▸ Problem to solve:
Your task is to filter the data below down to the lines holding "数据管理".

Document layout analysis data
══════════════════════════════
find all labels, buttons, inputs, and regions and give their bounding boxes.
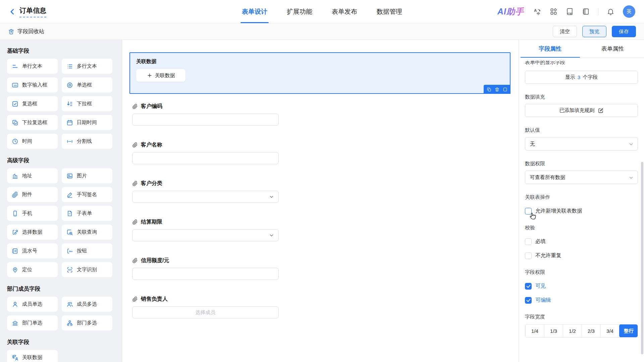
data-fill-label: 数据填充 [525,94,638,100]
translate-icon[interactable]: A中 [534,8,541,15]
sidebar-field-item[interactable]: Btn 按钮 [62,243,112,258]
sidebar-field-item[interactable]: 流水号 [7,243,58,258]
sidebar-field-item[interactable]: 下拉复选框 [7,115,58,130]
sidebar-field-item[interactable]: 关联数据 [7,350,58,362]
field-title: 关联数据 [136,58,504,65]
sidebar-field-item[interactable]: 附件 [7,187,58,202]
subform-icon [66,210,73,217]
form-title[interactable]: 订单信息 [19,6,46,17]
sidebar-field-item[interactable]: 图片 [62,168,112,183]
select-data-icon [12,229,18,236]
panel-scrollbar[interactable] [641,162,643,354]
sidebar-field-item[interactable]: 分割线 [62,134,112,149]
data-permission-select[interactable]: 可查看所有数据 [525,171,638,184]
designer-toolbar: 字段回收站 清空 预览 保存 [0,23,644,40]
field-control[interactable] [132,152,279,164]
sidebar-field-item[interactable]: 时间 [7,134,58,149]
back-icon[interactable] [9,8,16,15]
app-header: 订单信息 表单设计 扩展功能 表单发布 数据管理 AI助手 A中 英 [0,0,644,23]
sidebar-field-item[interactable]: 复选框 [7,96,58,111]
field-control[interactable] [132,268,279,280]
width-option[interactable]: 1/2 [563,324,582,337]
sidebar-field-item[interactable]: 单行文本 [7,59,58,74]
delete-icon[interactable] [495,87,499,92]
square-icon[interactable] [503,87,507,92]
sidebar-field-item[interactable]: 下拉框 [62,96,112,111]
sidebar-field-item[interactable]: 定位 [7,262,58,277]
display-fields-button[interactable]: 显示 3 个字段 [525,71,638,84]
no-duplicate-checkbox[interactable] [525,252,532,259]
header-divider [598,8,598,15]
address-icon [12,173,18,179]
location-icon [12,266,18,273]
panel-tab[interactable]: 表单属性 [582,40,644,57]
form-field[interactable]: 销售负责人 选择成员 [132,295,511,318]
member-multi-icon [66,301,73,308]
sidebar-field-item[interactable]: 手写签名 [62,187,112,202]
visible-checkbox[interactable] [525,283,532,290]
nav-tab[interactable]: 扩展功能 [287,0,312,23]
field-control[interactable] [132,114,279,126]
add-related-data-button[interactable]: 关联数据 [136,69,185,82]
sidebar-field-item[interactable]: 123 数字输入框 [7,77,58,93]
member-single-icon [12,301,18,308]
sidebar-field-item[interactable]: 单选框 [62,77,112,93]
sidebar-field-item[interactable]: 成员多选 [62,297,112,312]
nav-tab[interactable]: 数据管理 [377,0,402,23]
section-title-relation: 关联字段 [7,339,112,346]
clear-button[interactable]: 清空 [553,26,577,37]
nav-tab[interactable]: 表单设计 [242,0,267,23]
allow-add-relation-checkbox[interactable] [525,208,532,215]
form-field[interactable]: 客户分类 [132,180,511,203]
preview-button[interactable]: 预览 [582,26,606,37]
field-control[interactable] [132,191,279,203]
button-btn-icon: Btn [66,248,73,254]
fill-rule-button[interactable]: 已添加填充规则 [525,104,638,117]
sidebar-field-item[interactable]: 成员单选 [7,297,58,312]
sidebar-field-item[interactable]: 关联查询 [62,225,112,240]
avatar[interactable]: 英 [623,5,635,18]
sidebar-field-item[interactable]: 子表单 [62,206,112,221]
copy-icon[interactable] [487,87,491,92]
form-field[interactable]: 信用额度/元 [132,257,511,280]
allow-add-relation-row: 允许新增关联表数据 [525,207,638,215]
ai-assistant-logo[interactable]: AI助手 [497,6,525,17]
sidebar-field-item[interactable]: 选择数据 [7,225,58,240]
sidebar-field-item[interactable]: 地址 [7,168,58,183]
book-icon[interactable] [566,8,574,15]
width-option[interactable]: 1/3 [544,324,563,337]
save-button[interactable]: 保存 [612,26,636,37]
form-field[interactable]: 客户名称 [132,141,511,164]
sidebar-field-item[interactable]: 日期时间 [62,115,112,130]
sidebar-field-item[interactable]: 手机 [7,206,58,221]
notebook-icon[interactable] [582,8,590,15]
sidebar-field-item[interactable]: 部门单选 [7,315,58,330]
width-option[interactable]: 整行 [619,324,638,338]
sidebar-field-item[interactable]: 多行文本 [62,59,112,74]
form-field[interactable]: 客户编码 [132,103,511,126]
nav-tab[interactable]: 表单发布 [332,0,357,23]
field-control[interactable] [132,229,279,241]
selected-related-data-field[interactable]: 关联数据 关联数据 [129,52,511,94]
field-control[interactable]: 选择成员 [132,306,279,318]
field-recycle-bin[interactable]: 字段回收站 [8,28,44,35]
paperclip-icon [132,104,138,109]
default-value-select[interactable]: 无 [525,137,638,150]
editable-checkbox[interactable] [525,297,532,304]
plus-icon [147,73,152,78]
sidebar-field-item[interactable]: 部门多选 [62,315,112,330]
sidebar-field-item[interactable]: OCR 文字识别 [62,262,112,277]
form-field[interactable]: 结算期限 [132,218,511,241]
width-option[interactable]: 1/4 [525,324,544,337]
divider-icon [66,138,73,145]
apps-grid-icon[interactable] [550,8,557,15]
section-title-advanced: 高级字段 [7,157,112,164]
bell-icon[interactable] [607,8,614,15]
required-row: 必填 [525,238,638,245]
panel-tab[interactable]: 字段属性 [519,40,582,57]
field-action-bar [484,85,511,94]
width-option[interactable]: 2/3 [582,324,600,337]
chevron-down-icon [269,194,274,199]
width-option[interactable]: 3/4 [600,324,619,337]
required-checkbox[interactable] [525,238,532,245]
══════════════════════════════
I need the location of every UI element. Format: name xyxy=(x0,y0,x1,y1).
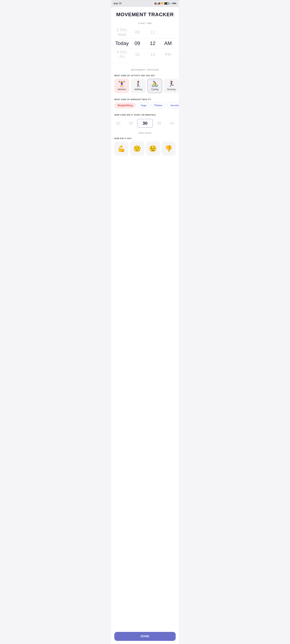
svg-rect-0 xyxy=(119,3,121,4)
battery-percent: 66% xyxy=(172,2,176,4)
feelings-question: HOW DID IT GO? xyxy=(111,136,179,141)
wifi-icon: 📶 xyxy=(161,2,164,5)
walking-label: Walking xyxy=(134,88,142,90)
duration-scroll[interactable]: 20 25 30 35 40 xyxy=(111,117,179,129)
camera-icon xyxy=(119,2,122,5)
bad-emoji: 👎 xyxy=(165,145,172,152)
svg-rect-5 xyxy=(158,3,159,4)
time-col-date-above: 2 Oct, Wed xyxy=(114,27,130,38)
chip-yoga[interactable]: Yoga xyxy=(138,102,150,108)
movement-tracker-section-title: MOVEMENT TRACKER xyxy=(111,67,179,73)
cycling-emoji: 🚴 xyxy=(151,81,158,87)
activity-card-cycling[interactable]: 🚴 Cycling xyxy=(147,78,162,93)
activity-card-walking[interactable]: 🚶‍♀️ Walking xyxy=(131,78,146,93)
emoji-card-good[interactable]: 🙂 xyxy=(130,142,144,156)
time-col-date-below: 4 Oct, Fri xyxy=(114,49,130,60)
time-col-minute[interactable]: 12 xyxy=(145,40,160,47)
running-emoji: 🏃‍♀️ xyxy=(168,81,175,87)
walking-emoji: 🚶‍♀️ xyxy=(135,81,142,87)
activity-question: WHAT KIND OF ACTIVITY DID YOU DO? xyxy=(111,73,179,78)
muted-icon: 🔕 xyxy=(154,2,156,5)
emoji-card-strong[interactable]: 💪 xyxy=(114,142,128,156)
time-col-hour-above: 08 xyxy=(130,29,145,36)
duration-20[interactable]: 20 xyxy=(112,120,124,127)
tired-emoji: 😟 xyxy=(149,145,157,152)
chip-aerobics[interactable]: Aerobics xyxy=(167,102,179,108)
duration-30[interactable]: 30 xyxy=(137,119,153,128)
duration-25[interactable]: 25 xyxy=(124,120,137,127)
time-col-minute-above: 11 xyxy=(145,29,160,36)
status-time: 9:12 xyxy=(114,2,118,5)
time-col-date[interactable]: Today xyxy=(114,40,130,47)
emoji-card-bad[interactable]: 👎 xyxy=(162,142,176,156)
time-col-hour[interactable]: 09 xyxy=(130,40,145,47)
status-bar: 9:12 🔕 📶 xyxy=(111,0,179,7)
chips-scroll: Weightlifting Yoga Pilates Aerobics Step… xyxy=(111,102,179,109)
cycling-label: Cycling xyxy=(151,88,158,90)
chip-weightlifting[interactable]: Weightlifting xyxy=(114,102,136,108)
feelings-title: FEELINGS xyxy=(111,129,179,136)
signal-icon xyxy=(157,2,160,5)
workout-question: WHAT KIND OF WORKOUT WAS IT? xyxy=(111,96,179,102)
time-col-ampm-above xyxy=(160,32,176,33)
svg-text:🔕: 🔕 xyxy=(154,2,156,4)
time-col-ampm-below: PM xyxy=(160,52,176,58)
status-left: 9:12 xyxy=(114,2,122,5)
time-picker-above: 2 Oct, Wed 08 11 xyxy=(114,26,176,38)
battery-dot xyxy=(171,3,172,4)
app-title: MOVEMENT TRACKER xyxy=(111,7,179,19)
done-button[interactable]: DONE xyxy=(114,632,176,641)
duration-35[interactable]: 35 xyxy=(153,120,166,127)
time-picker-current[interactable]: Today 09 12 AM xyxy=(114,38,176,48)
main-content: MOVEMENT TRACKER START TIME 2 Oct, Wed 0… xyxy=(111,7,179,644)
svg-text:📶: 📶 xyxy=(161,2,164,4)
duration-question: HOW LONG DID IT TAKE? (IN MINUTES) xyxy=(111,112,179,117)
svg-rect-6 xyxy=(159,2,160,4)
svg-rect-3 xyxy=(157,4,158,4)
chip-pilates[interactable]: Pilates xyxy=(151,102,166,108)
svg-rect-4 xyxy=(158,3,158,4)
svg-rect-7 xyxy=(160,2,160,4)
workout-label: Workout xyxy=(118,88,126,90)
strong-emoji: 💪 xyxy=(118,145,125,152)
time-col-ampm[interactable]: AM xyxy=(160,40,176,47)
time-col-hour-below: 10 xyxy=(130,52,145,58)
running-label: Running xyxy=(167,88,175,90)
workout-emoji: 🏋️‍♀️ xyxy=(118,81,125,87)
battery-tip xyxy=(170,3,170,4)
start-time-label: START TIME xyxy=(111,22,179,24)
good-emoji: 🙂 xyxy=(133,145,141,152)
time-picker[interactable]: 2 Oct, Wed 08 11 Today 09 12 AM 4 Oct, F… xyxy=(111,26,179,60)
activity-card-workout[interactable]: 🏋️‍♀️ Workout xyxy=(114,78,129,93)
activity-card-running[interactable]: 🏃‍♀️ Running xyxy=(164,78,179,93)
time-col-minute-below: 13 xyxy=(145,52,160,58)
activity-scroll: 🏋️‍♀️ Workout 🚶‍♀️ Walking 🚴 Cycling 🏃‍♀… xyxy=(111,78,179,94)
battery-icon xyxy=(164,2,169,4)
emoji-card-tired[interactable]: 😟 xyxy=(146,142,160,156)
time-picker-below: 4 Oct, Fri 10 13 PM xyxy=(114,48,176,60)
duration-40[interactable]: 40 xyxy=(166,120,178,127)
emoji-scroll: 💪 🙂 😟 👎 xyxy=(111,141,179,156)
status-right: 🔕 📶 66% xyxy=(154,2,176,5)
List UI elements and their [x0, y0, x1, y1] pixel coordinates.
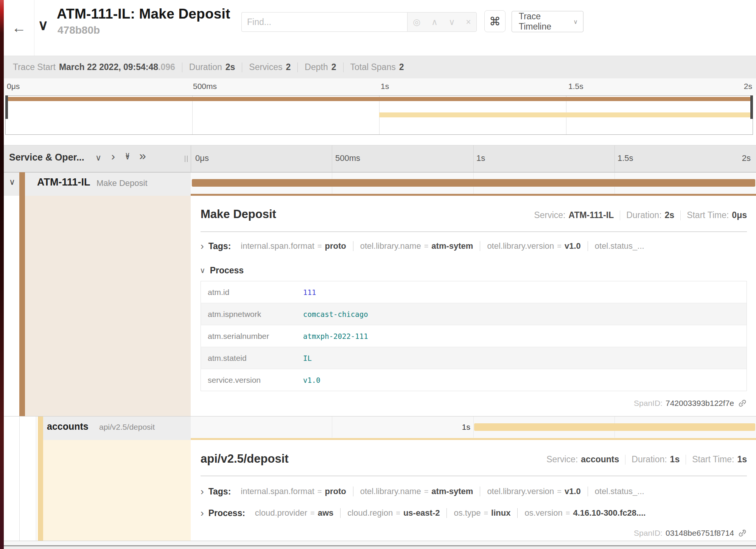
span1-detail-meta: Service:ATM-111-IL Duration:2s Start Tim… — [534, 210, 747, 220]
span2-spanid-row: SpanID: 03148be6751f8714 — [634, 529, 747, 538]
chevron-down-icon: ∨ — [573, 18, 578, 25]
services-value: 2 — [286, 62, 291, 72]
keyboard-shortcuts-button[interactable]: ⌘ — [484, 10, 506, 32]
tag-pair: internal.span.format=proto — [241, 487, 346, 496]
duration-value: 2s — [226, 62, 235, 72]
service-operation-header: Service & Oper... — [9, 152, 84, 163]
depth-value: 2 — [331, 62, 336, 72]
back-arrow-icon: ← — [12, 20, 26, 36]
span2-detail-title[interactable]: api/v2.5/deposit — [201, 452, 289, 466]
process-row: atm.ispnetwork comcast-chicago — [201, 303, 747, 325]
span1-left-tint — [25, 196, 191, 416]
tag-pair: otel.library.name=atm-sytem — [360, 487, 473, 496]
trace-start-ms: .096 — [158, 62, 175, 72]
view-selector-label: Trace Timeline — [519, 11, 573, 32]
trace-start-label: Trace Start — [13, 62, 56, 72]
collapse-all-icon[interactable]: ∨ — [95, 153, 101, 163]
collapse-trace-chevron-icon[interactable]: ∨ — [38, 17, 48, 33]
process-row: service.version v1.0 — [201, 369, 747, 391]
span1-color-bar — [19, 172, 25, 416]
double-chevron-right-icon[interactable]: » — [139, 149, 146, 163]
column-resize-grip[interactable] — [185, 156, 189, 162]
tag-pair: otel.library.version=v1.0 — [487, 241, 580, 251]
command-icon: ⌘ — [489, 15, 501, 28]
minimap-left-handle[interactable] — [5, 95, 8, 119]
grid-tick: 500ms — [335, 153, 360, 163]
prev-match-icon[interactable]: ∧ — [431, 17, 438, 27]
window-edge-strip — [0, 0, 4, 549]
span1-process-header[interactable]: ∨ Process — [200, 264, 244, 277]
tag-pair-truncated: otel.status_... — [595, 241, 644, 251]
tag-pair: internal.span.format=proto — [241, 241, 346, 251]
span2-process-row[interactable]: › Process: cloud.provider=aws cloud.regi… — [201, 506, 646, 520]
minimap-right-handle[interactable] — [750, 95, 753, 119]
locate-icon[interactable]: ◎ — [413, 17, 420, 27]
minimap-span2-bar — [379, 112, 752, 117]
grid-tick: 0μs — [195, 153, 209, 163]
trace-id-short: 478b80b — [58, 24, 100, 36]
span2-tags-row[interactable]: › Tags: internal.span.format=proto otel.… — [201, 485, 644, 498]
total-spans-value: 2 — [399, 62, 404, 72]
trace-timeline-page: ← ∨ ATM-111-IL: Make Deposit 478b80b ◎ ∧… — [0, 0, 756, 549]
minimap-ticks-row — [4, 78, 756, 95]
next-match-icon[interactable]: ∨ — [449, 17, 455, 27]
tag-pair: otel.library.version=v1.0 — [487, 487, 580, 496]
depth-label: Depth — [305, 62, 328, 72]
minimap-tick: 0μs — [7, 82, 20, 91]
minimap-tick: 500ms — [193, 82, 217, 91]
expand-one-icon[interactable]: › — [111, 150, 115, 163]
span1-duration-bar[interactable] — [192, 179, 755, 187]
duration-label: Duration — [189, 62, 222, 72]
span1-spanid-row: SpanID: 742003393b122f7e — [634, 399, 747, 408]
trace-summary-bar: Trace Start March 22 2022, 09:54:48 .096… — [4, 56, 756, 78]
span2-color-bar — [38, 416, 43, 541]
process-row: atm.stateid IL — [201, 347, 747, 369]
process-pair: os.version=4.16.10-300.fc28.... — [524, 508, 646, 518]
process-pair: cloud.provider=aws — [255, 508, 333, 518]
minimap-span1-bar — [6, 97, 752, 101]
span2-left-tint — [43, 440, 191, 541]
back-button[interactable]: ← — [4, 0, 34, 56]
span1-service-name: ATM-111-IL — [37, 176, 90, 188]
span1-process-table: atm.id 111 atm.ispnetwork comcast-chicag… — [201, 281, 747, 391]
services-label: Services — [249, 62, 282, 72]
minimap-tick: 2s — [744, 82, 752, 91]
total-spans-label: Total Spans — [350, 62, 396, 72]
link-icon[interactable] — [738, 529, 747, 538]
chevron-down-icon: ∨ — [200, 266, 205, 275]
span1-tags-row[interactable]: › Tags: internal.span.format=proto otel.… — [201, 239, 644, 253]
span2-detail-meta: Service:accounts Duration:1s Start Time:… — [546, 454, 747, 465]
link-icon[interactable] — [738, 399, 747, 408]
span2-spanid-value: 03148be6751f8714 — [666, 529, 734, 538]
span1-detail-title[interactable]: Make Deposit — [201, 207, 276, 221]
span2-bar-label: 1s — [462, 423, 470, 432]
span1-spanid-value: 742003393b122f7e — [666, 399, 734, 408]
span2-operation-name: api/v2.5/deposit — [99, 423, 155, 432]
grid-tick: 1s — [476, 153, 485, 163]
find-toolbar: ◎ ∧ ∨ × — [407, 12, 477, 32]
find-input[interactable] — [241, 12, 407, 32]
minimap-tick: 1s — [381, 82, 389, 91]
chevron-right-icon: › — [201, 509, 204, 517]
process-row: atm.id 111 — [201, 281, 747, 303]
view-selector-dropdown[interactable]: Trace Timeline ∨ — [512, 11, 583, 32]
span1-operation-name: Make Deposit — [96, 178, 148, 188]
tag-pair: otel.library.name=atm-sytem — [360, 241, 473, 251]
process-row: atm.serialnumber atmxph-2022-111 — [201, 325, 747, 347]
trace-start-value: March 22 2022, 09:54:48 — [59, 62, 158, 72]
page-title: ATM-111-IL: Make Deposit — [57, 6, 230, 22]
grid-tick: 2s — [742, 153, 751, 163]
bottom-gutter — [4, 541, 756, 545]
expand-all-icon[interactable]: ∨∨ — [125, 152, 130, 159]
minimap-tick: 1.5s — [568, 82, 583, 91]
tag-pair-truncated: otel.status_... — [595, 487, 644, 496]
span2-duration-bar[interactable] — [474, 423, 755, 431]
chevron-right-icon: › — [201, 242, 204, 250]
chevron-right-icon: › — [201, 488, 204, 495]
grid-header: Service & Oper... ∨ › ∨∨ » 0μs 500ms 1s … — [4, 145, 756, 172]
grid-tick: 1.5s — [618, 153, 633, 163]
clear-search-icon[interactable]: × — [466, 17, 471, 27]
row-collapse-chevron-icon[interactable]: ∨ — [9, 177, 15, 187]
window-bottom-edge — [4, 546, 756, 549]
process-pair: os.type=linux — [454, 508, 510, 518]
══════════════════════════════
▸ Exercise solution:
app-header: 订单信息 表单设计 扩展功能 表单发布 数据管理 AI助手 A中 英 [0,0,644,23]
nav-tab[interactable]: 数据管理 [377,0,402,23]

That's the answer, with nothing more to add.